И это таки оказался сальмонеллез. И таблетки были хорошие. И организм молодой, выкарабкался. С тех пор Антон не ел чернику. Ведра, кажется, так и не забрали, потому что Митя не смог вспомнить, в каких кустах он их спрятал. Антон подумал, что с того лета ни разу больше его не видел, этого Митю; интересно, каким он стал, щуплый мальчик с веснушчатым широкоскулым лицом, тащивший его на руках под проливным дождем несколько километров и постоянно шутивший, чтобы отогнать страх. Антон подумал, что хорошо было бы написать ему сейчас письмо, но как его разыскать… Фамилию он не помнил, а по имени – даже фейсбук не всесилен. Отца спрашивать не хотелось, можно было бы узнать у него фамилию Митиного отца, но пришлось бы объяснять зачем, а что объяснять?
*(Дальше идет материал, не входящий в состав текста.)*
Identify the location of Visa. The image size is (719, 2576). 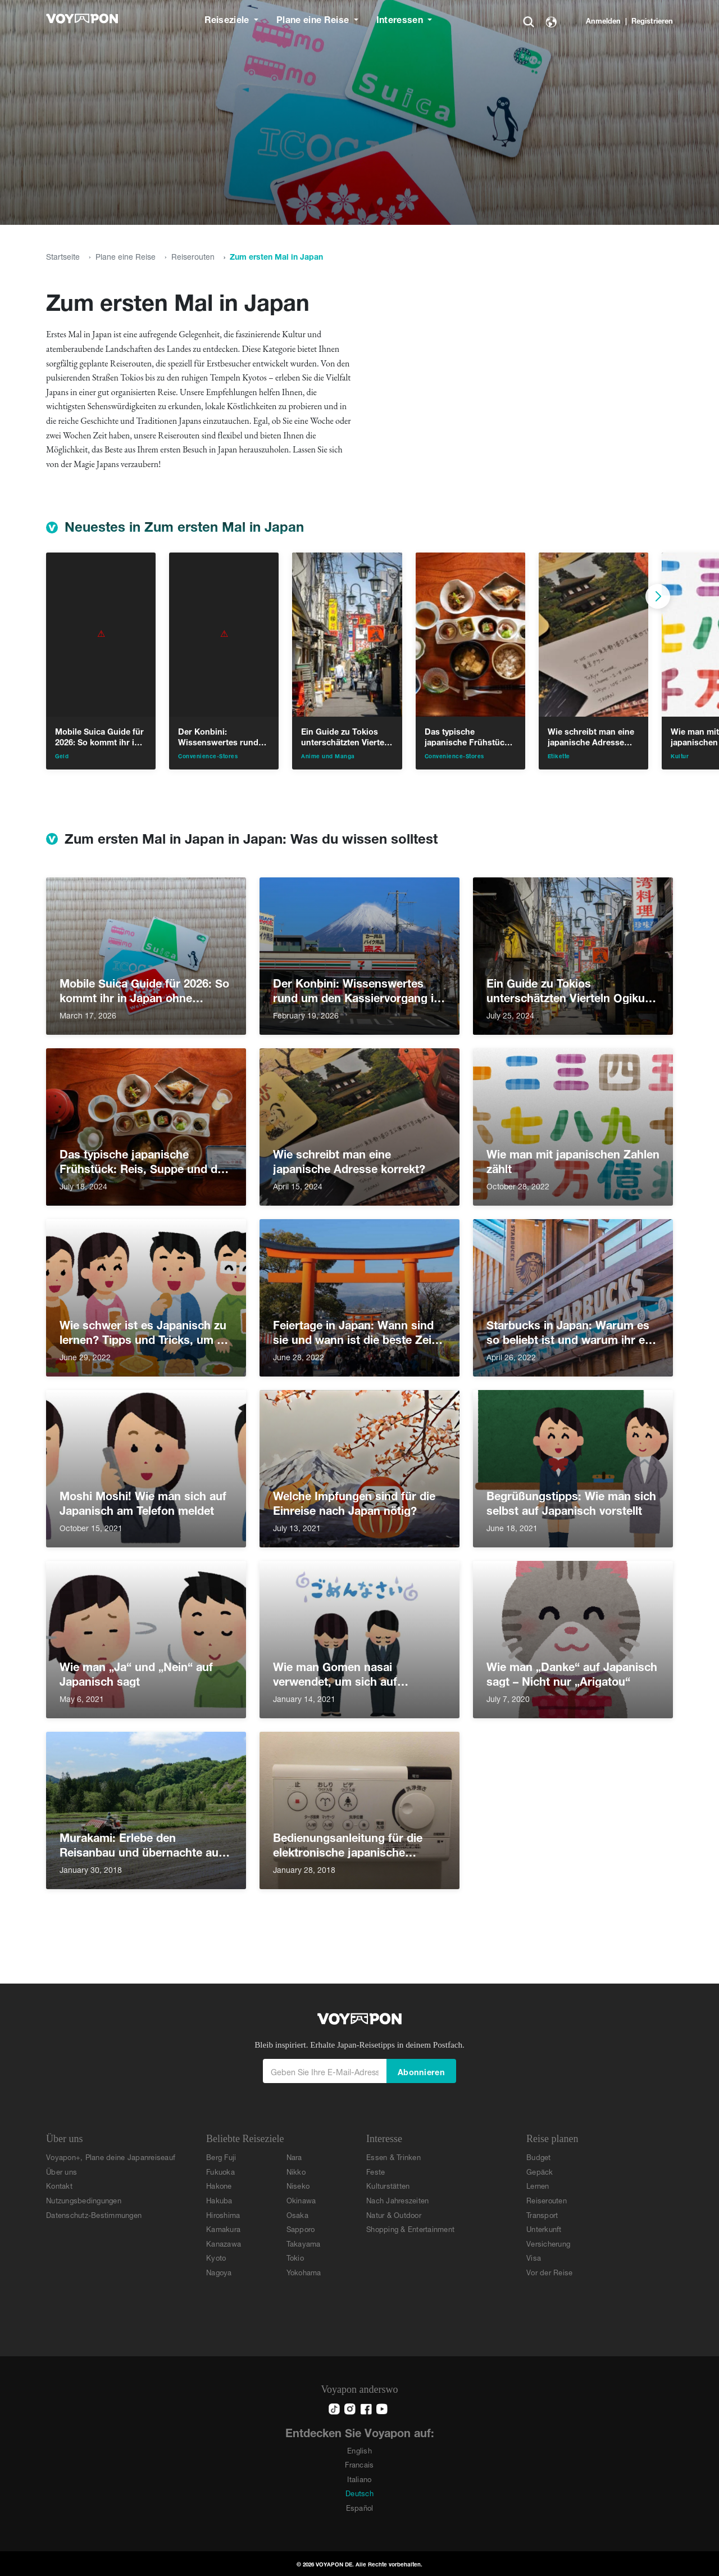
(533, 2257). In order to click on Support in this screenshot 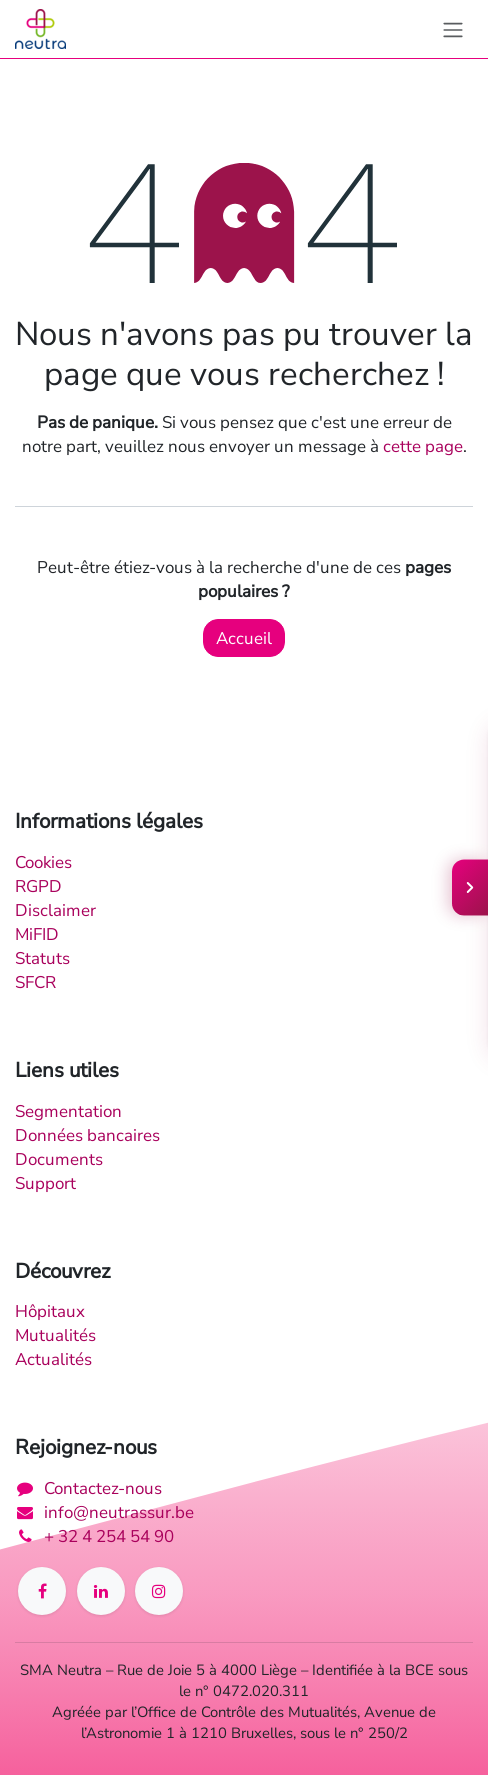, I will do `click(45, 1183)`.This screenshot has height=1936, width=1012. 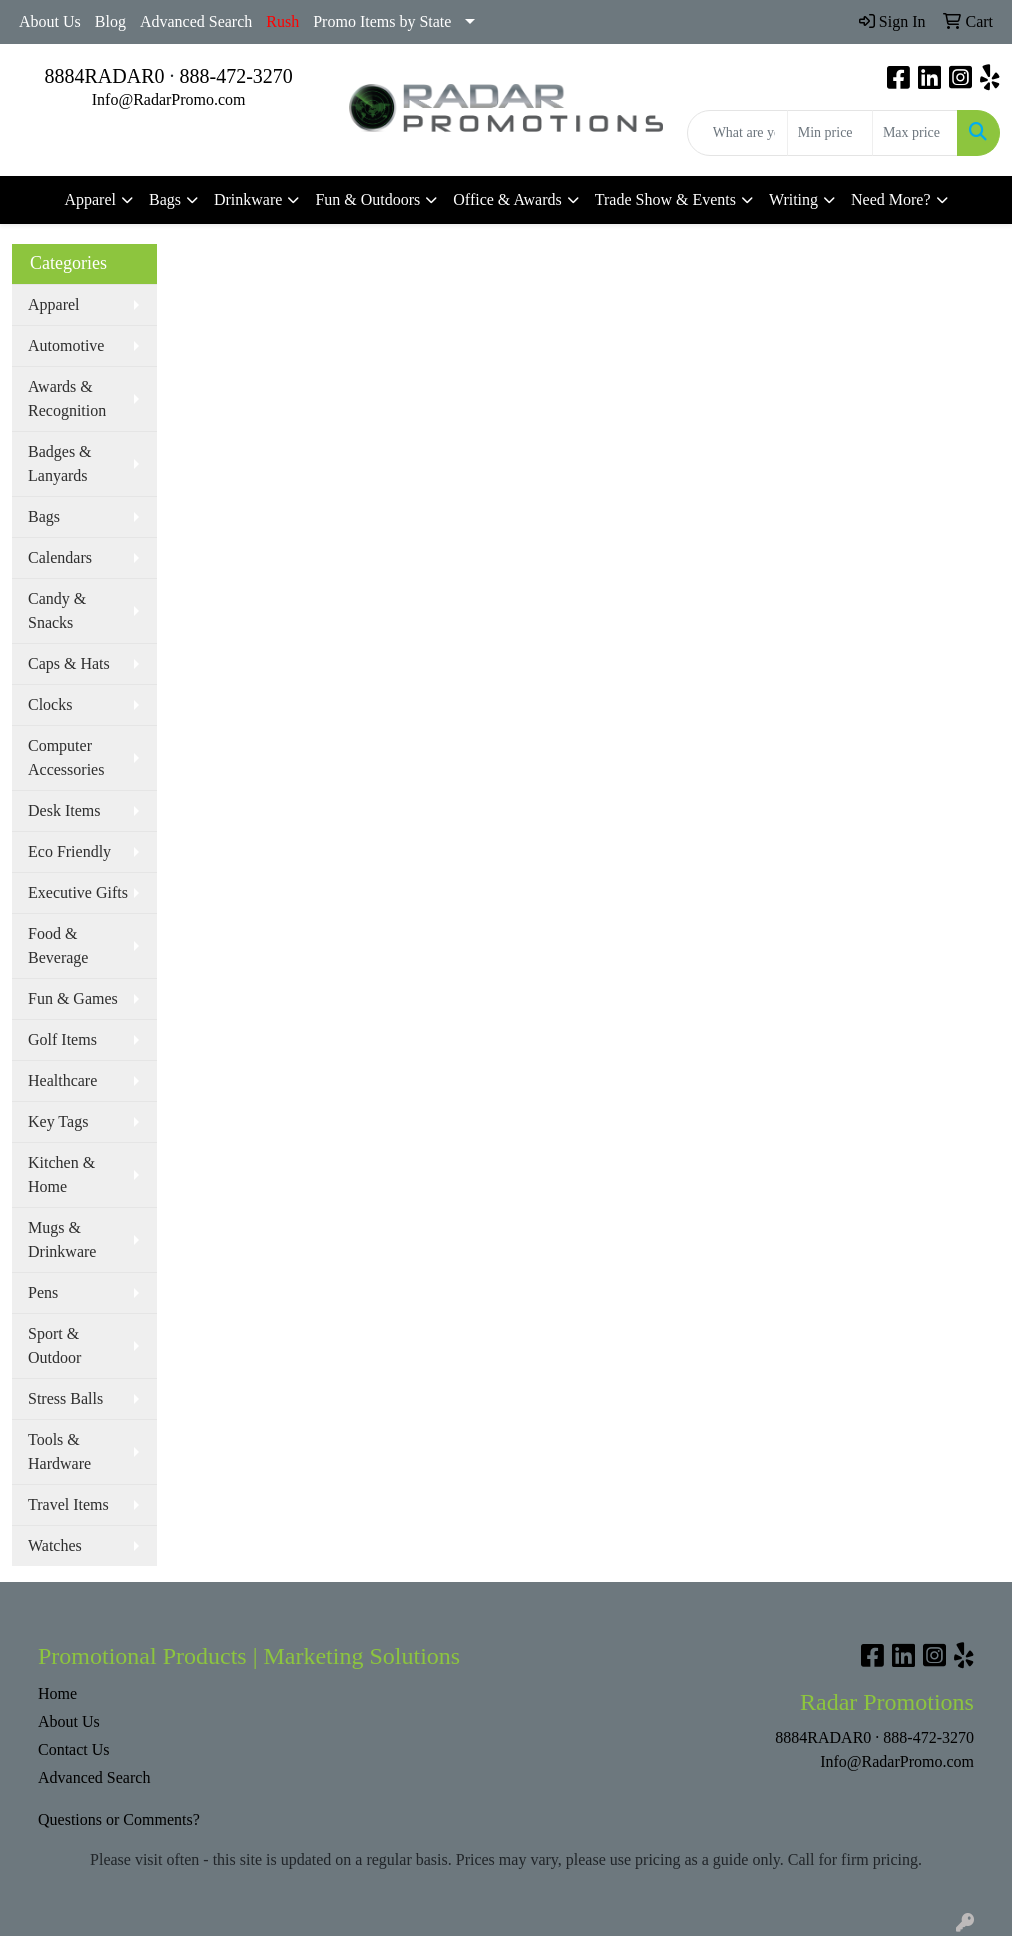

Что у них поселился на балконе голубь, и он случайно вспомнил то лето девяносто пятого года, когда он сидел с медсестрами каждый вечер на диванчике перед стареньким телевизором и смотрел сериал «Богатые тоже плачут»? И чувствовал захлестывавшую его радость, потому что мог умереть, но не умер, болезнь отступила, рвота и понос оставили его в покое, и главное, что-то с ним произошло, он выходил на крыльцо больницы и смотрел на мир другими глазами: как проезжают мимо больницы машины, разноцветные и прекрасные, как, чем-то озабоченная, ползает у него по рукаву божья коровка, выпустив темные кончики крылышек, и как курит на нижней ступеньке крыльца врач, пожилая одинокая женщина…
15
У Вари, в отличие от Антона, было достаточно много друзей и знакомых, как парней, так и девушек. Превалировали авторы детских книг, редакторы и прочая питерская полубогема, предпочитавшая бутылку коньяка, пущенную по кругу под столом в пельменной, бокалу пива в ирландском пабе. Объяснялось это всегда денежными обстоятельствами, но Антону казалось, что дело не только и не столько в них. Просто эти люди видели в себе наследников поколения поэтов, работавших кочегарами и сторожами. Для них качественное пиво в нормальном заведении было таким же моветоном, как для Македонова устрицы и шампанское в ресторане. И все же Антон избегал подобных вечеринок, поскольку после российского коньяка его всю ночь потом мучила изжога, а зарубежный коньяк полубогема презирала из-за причин, только что перечисленных. Варя же участвовала в этих попойках охотно, объясняя, что у нее голод по общению с людьми, нормальными, творческими, видящими свое предназначение в просвещении детей. «Мы должны сделать их лучше», – говорила она, имея в виду детей, а не представителей полубогемы. И потом, желудок у Вари был из меди с цинковым покрытием, она могла есть и пить все что угодно, а на вопрос Македонова, заданный в скором времени после их знакомства, не мучает ли ее после плохого алкоголя изжога, она не смогла толком ответить, потому что не знала, что это такое. Пришлось Македонову словами описывать симптомы повышенной кислотности, оказалось, что это далеко не просто. Нет, ничего подобного Варя никогда не испытывала. Македонова кольнуло чувство зависти.